Peggy est passée de la 4L au vélo cargo pour transporter les enfants ou les courses. — B. Benoit/20 Minutes

«On a presque oublié qu’on avait une voiture!». Au bout du fil, l’enthousiasme de Peggy Schmidt est perceptible. Début octobre, cette Niortaise s’est lancée dans l’opération «Sans ma voiture» (portée par Koolicar) avec son mari Yann et ses trois enfants. Comme une douzaine d’autres conducteurs, elle a renoncé à son véhicule personnel, en l’occurrence une Renault 4L.

L’objectif, tenir au moins jusqu’à début décembre en utilisant les transports en commun, le vélo, ou des véhicules en location. Selon Yann, le pari est en passe d’être tenu: «Pour l’instant ce n’est vraiment pas difficile de se passer de la 4L. Il faut dire aussi qu’il n’a pas beaucoup plu…» Un avantage pour ce couple fan du vélo.

100 km par semaine

Peggy et Yann faisaient déjà leur trajet domicile-travail à bicyclette. Depuis qu’ils ont abandonné leur voiture, d’autres parcours se sont ajoutés. Désormais, Peggy emmène ses enfants à leurs activités à la force des mollets.
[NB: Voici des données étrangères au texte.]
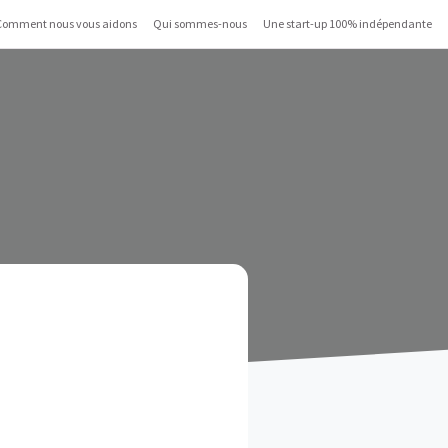
Comment nous vous aidons
Qui sommes-nous
Une start-up 100% indépendante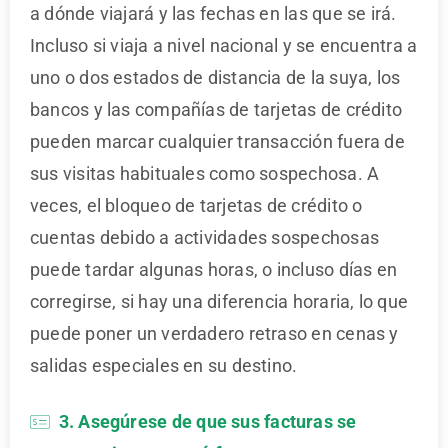
a dónde viajará y las fechas en las que se irá.
Incluso si viaja a nivel nacional y se encuentra a
uno o dos estados de distancia de la suya, los
bancos y las compañías de tarjetas de crédito
pueden marcar cualquier transacción fuera de
sus visitas habituales como sospechosa. A
veces, el bloqueo de tarjetas de crédito o
cuentas debido a actividades sospechosas
puede tardar algunas horas, o incluso días en
corregirse, si hay una diferencia horaria, lo que
puede poner un verdadero retraso en cenas y
salidas especiales en su destino.
3. Asegúrese de que sus facturas se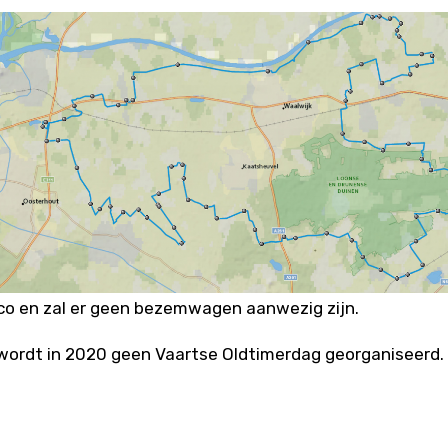
ico en zal er geen bezemwagen aanwezig zijn.
r wordt in 2020 geen Vaartse Oldtimerdag georganiseerd.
Pour mesurer les distances, elle s’est équipée d’un compteur. Le résultat est bluffant. «En plus de faire 8 kilomètres par jour pour le travail, il faut rajouter au moins 55 km par semaine pour les autres activités», calcule-t-elle. Soit un total d’une centaine de kilomètres parcourus en vélo chaque semaine.

Sans voiture ou presque

Le couple ne s’arrête pas en si bon chemin, puisque même les courses se font en pédalant. Peggy peut compter sur un atout de poids: «J’utilise un vélo cargo, ce qui permet de charger jusqu’à 80kg de marchandises dessus.» Le nombre de kilomètres avalés a eu une influence positive sur elle. «Je suis en forme, super musclée, rigole Peggy. Le soir, j’ai l’impression que c’est de la bonne fatigue. Rentrer en vélo ça permet de se détendre, de déstresser.»
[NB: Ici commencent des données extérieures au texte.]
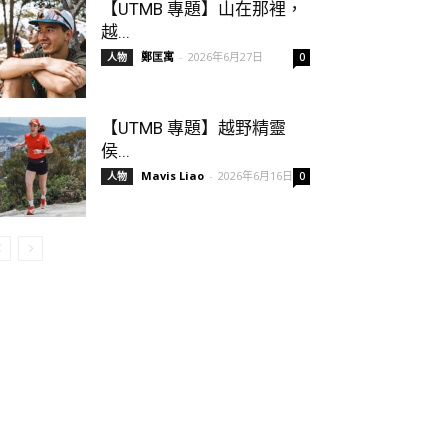
【UTMB 專題】山在那裡，
越...
鄭匡寓
-
2026年6月27日
人物
0
【UTMB 專題】越野精靈
侯...
Mavis Liao
-
2026年6月16日
人物
0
En un mois, les deux Niortais ne sont montés dans une voiture que deux fois. «La première fois pour aller chercher un poêle à 30 km avec la voiture du voisin, et la seconde pour ramener une vitre, avec une voiture de location», explique Yann. Le couple envisage également de tester les voitures électriques en libre-service présentes à Niort pour aller à la déchetterie. En revanche, les transports en commun n’ont pas leur préférence: «On habite à trois kilomètres du centre-ville et le bus ne passe que toutes les 30 minutes», note Peggy.

Un rôle d’ambassadeur

Leur expérience n’a pas échappé à leur voisinage. «Certains viennent nous en parler spontanément reconnait Peggy. Cela permet de lancer le débat sur la possession d’une voiture. Certains nous affirment qu’ils ne peuvent pas s’en passer, d’autres au contraire culpabilisent.»

Dans un mois, le couple aura le droit de récupérer sa vieille 4L. Mais pas sûr qu’ils la gardent. «J’aimerais la vendre», affirme Yann. Pour Peggy, renoncer à son véhicule personnel est une démarche philosophique avant tout: «Moins on possède de choses, plus on est libre.»